992 - Untreated Juvenile Dermatomyositis: Altered Peripheral Blood Natural Killer Cell Receptors Associated with Increased Natural Killer Cell Localization in Inflamed Muscle

Monday, November 7, 2011: 9:00 AM-6:00 PM
Hall F2 - Poster Hall (McCormick Place West)
Sheela Shrestha1, Maurice O'Gorman2, Jordan Orange3, Chelsea Tessler-Verville1, Katelin Snow1, Gabrielle Morgan1, Deli Wang4 and Lauren M. Pachman2, 1Children's Memorial Hospital, Chicago, IL, 2Northwestern University Feinberg School of Medicine, Chicago, IL, 3Children's Hospital of Philadelphia, Philadelphia, 4Northwestern University's Feinberg School of Medicine, Chicago, IL
Presentation Number: 992

Background/Purpose: We have observed decreased levels of circulating CD3-CD56+ natural killer (cNK) cells in children with untreated JDM (Arthritis Rheum 58:S225, 2008)

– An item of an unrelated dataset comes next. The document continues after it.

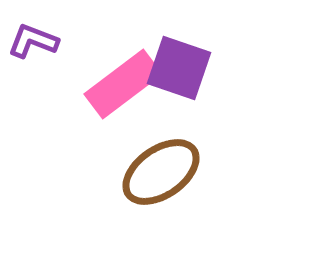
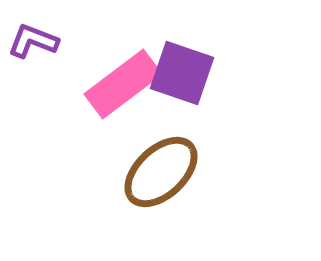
purple square: moved 3 px right, 5 px down
brown ellipse: rotated 8 degrees counterclockwise
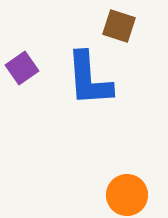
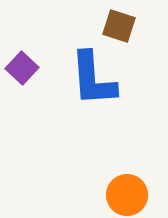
purple square: rotated 12 degrees counterclockwise
blue L-shape: moved 4 px right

Objective: 1) To further characterize specific surface and intracellular receptors on cNK cells in untreated JDM with: a) low, or b) normal cNK (age-normed) at diagnosis and after clinical response to therapy, compared with healthy pediatric controls; 2) Evaluate NK localization in inflamed, untreated JDM muscle

Method: Definite/probable JDM and healthy pediatric controls (IRB# 2008-13457) were enrolled.  We tested frozen peripheral blood mononuclear cells (PBMCs) from untreated white JDM females with low (Group 1, n=6) and normal cNK (Group 2, n=5) at diagnosis; in both groups the cNK normalized after institution of immunosuppressive therapy (19.92 ± 11.46 mo after diagnosis).  Controls for the two groups (n= 7 and 8 respectively) were age matched.   Marker expressions on viable CD3-CD56+ NK cell was measured by flow cytometry using FlowJo software. Results were expressed as the percentage (%) NK positive for a specific marker and median fluorescence intensity (MFI) of the specific marker. Results were analyzed using the paired t-test for the two JDM groups and the student’s t-test for comparing the JDM patients and controls (p<0.05 as significant). Using dual stain immunohistochemistry, NK cells were identified in 27 untreated JDM muscle tissue as CD16+/CD56+ cells (n=16, low cNK; n=11, normal cNK; n=7, controls) Wilcoxon Rank Sum test was used for comparisons (p<0.05 as significant)

Results: In Group 1 JDM (low cNK at diagnosis), 7 out of 17 NK receptors analyzed at diagnosis were significantly reduced compared to the levels observed when the cNK normalized, and to controls. The density (MFI) of 5 of these receptors (CD16, CD2, NKG2D, CD11b, and CD94) was also significantly reduced, (p<0.05). After cNK levels normalized following therapy, the % of NK cells expressing NKp46 increased, but % of NK cells expressing CD158b was significantly lower  than controls, (p<0.05). The DNAM1+ cNK cells were decreased to 50% normal range at diagnosis, and remained depressed (78% of normal) after response to therapy. In contrast, in Group 2 JDM children (normal cNK at diagnosis), only CD2 was below the healthy control group (both % and MFI), but increased to normal ranges after therapy. This group also had a higher % of cNK cells expressing perforin at diagnosis (92.06 ± 5.81 vs 84.90 ± 4.16, p=<0.05) compared to the control group. In the diagnostic muscle biopsies, the NK cell counts from JDM with either low or normal cNKs were significantly higher than controls (p=0.012, p=0.044) respectively

Conclusion: At diagnosis, the percentage of NK cells expressing specific receptors and the density of these receptors expressed on the cell surface differed from levels observed post therapy and from healthy control age-matched children. Irrespective of the absolute count of cNK cells, we found a significant increase in NK cells localized in inflamed muscle tissue of untreated children with JDM compared to healthy controls. These data suggest NK cells may be involved in the pathogenesis of muscle damage and disease in JDM  

Support by CureJM, NIHR01AR48289


Keywords: juvenile dermatomyositis, myositis and natural killer (NK) cells

Disclosure: S. Shrestha, None; M. O'Gorman, None; J. Orange, None; C. Tessler-Verville, None; K. Snow, None; G. Morgan, None; D. Wang, None; L. M. Pachman, None.